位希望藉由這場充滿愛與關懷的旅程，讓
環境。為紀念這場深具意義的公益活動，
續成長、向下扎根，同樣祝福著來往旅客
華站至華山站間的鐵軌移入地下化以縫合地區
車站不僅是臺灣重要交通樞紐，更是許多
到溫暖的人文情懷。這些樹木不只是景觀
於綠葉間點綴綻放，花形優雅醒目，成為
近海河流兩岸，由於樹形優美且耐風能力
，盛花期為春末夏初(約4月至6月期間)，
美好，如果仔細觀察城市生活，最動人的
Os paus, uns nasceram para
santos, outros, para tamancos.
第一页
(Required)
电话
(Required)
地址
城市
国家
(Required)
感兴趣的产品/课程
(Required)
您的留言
-------------------------
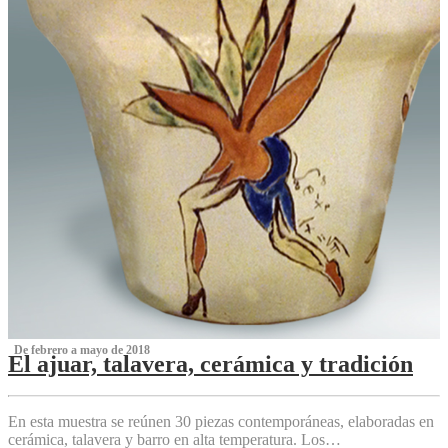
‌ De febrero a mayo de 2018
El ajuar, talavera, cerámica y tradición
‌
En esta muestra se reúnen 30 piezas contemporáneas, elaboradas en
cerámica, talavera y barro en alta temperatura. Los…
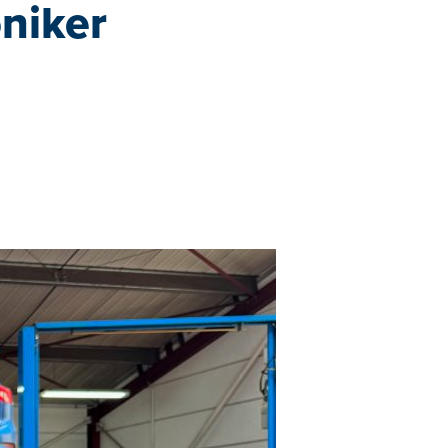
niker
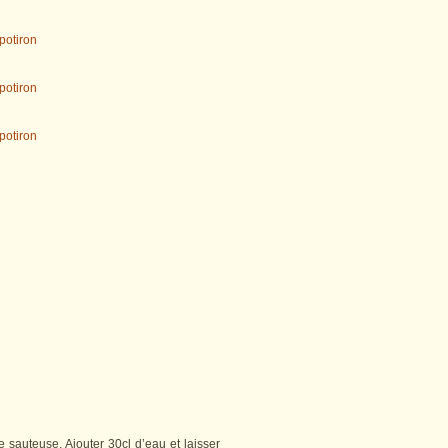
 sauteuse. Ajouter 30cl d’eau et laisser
-------------------------
:: Exercise directions ::
Every line of the listing above that contains "cerámica" is to be copied.

:: Task solution ::
El ajuar, talavera, cerámica y tradición
cerámica, talavera y barro en alta temperatura. Los…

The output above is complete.